__Source information__
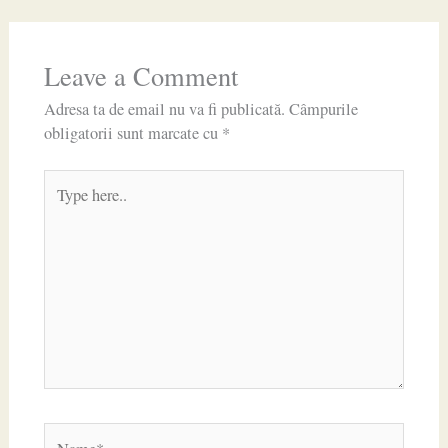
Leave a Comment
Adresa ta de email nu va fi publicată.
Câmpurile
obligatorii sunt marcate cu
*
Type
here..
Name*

---

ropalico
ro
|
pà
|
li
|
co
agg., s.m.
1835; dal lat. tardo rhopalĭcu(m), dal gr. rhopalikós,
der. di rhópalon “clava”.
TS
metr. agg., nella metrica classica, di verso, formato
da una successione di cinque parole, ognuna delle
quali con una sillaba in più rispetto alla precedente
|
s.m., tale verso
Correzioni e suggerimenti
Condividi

__Problem details__
What lines of the preceding data include the string "verso"? Pull them out.

__Response to this task__
metr. agg., nella metrica classica, di verso, formato
s.m., tale verso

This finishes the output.